2. The real question in this case is, whether the mortgages, which were awarded priority of payment by the decree of the court below, were valid securities at the time of the Schwartz failure, or were fraudulent and void as against his general creditors. If they were in fact given bona fide and for a valuable consideration, it is difficult to see why they should not be upheld, notwithstanding they were given for precedent debts, were executed and acknowledged under an impending fear of attachment, at a most unusual hour of the day, and were immediately foreclosed by the mortgagees and possession taken of the property. There are undoubtedly indicia of fraud connected with the transaction, but, after all, they are only items of testimony bearing upon the main question, and if there be nothing to impeach the consideration and the good faith of the parties, the fact that the mortgagees intended to obtain a preference over other creditors should not invalidate the mortgages, since the very object of giving such securities is to give a preference to the creditors therein designated. Hutchinson v. Watkins, 17 Iowa, 475; Chase v. Walters, 28 Iowa, 460; Stewart v. Mills County Bank, 76 Iowa, 571.

The fact that the assignee or the preferred creditor of an insolvent debtor is a relative or intimate friend is doubtless calculated to excite suspicion; yet in reality there is nothing unnatural in a dealer or trader who is in need of credit, or a loan of money to carry on his business, first applying to his relatives for such loans, and if the evidence be undisputed that the money was advanced, the fact that the persons making the loan are relatives ought not to debar them from receiving security. Their rights are neither increased nor diminished by the fact of relationship. Magniac v. Thomson, 7 Pet. 348; Prewit v. Wilson, 103 U.S. 22; Estes v. Gunter, 122 U.S. 450; Bean v. Patterson, 122 U.S. 496; Garner v. Second National Bank, 151 U.S. 420, 432; Aulman v. Aulman, 71 Iowa, 124; Van Patten v. Thompson, (Iowa,) 34 N.W. Rep. 763; In re Alexander, 37 Iowa, 454; Doyle v. McGuire, 38 Iowa, 410. A general assignment to a relative as trustee for the benefit of creditors is open to more suspicion, since such are more often selected as instruments for creating a secret trust in favor of the assignor.

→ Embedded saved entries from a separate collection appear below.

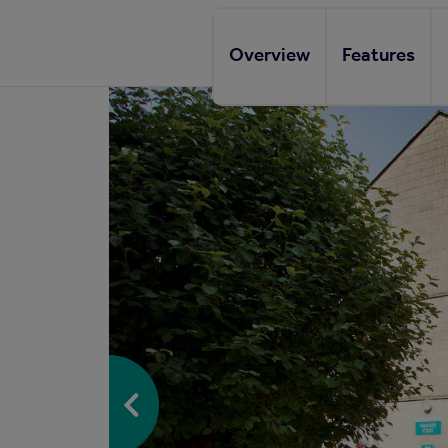
Overview
Features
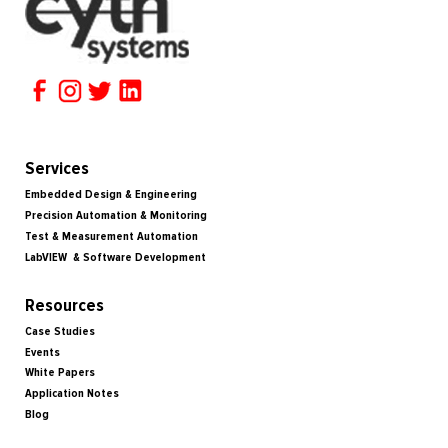
Services
Embedded Design & Engineering
Precision Automation & Monitoring
Test & Measurement Automation
LabVIEW & Software Development
Resources
Case Studies
Events
White Papers
Application Notes
Blog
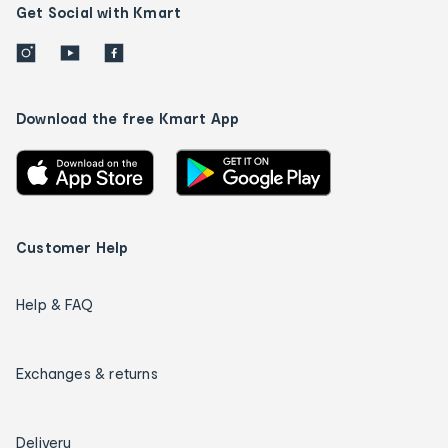
Get Social with Kmart
Download the free Kmart App
Customer Help
Help & FAQ
Exchanges & returns
Delivery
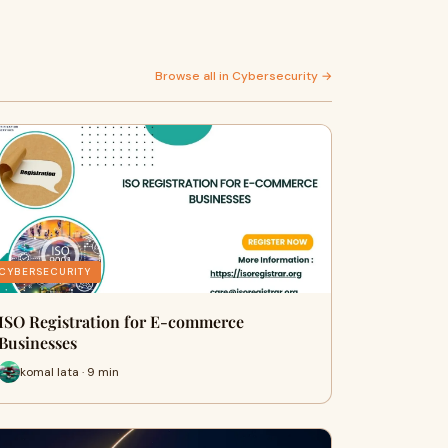
Browse all in Cybersecurity →
CYBERSECURITY
ISO Registration for E-commerce
Businesses
komal lata · 9 min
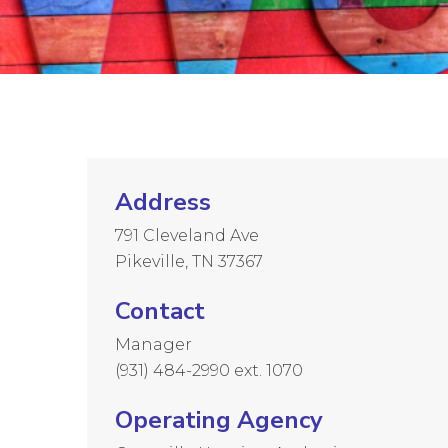
Address
791 Cleveland Ave
Pikeville, TN 37367
Contact
Manager
(931) 484-2990 ext. 1070
Operating Agency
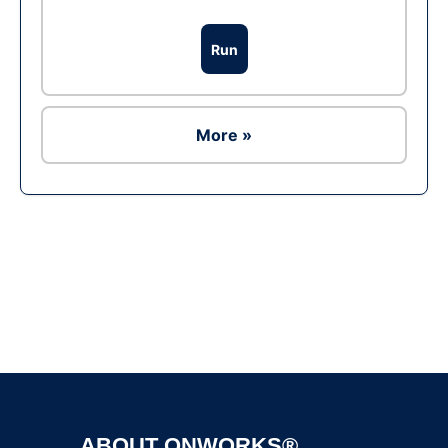
Run
More »
Ad
ABOUT ONWORKS®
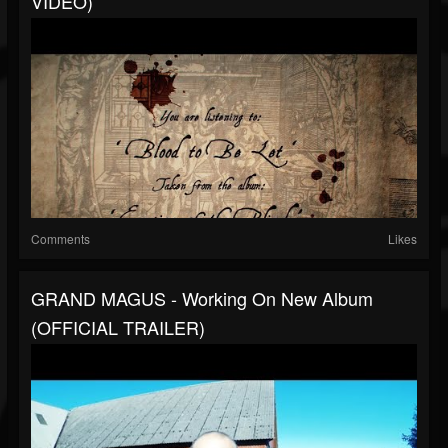
VIDEO)
Comments
Likes
GRAND MAGUS - Working On New Album
(OFFICIAL TRAILER)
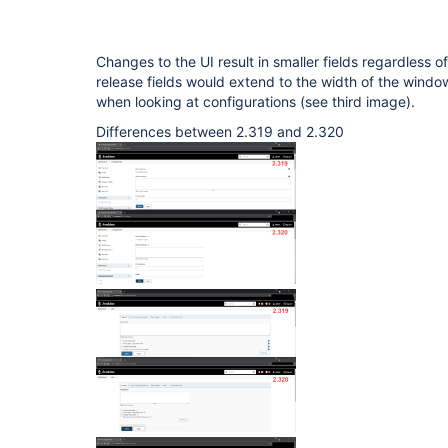
Changes to the UI result in smaller fields regardless of
release fields would extend to the width of the window
when looking at configurations (see third image).
Differences between 2.319 and 2.320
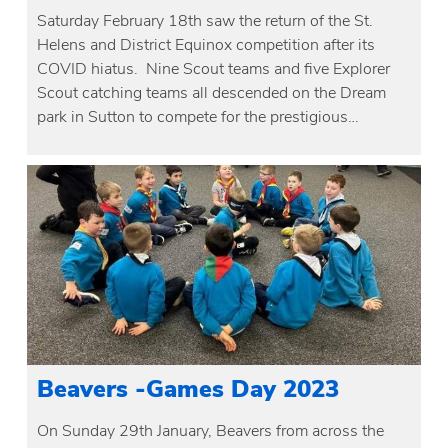
Saturday February 18th saw the return of the St.
Helens and District Equinox competition after its
COVID hiatus. Nine Scout teams and five Explorer
Scout catching teams all descended on the Dream
park in Sutton to compete for the prestigious…
Beavers -Games Day 2023
On Sunday 29th January, Beavers from across the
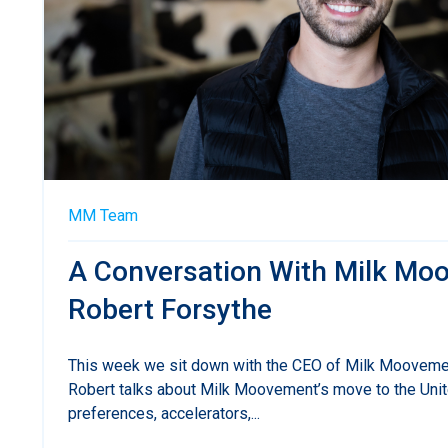
MM Team
A Conversation With Milk M
Robert Forsythe
This week we sit down with the CEO of Milk Mooveme
Robert talks about Milk Moovement’s move to the Uni
preferences, accelerators,...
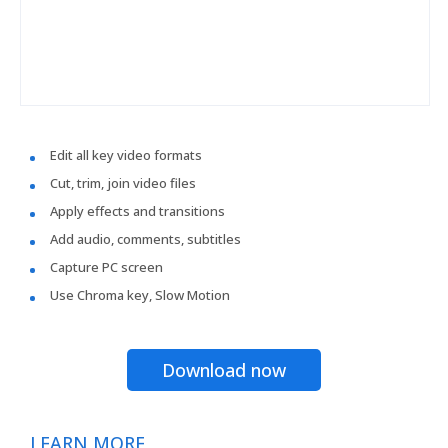
Edit all key video formats
Cut, trim, join video files
Apply effects and transitions
Add audio, comments, subtitles
Capture PC screen
Use Chroma key, Slow Motion
Download now
LEARN MORE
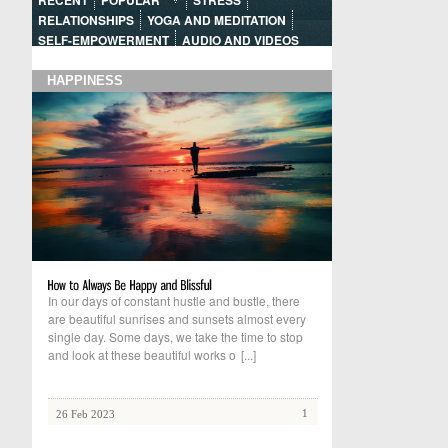
RECENT
POPULAR
STRESS
RELATIONSHIPS
YOGA AND MEDITATION
SELF-EMPOWERMENT
AUDIO AND VIDEOS
HAPPINESS
In our days of constant hustle and bustle, there
are beautiful sunrises and sunsets almost every
single day. Some days, we take the time to stop
and look at these beautiful works o
[...]
1
26 Feb 2023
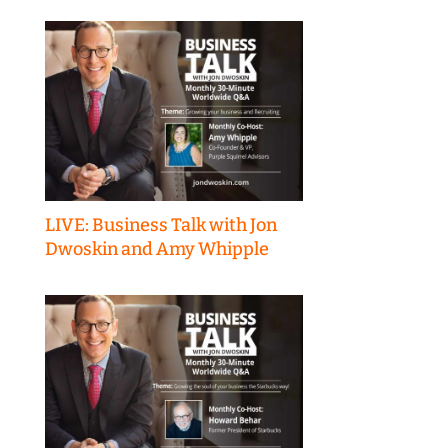
LIVE: Business Talk with Jon
Dwoskin and Amy Whipple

It is also true that the mortgages must have been given for a valuable consideration, and must have been executed and received in good faith and for an honest purpose. It has been the accepted law ever since Twyne's Case, 3 Coke, 80, that good faith as well as a valuable consideration is necessary to support a conveyance as against creditors. In that case Pierce, being indebted to Twyne in 400 pounds, was sued by a third party for 200 pounds. Pending such suit he conveyed all his property to Twyne in consideration of his debt, but continued in possession, sold certain sheep and set his mark on others. It was resolved to be a fraudulent gift, though the deed declared that it was made bona fide. Most of the cases illustrative of this doctrine, however, have been like that of Twyne, wherein a debtor, knowing that an execution was to be taken out against him, had sold his property to a vendee having knowledge of the facts, for the express purpose of avoiding a levy, or receiving a consideration which could not be reached by execution. In such cases the fact that he receives a good consideration will not validate the transaction, unless at least the creditor has obtained the benefit of the consideration. A like principle applies where a mortgage is given and withheld from record in order to give the mortgagor a fictitious credit. Cadogan v. Kennett, Cowp. 432; Blennerhassett v. Sherman, 105 U.S. 100, 117; Sayre v. Fredericks, 1 C.E. Green, (16 N.J. Eq.,) 205; Sweet v. Wright, 57 Iowa, 510, 514; 1 Story's Eq. Juris. § 353; Klein v. Hoffheimer, 132 U.S. 367; Holt v. Creamer, 34 N.J. Eq. (7 Stewart) 181; Clements v. Moore, 6 Wall. 299; Wickham v. Miller, 12 Johns. 320; Pulliam v. Newberry, 41 Alabama, 168; Robinson v. Holt, 39 N.H. 557.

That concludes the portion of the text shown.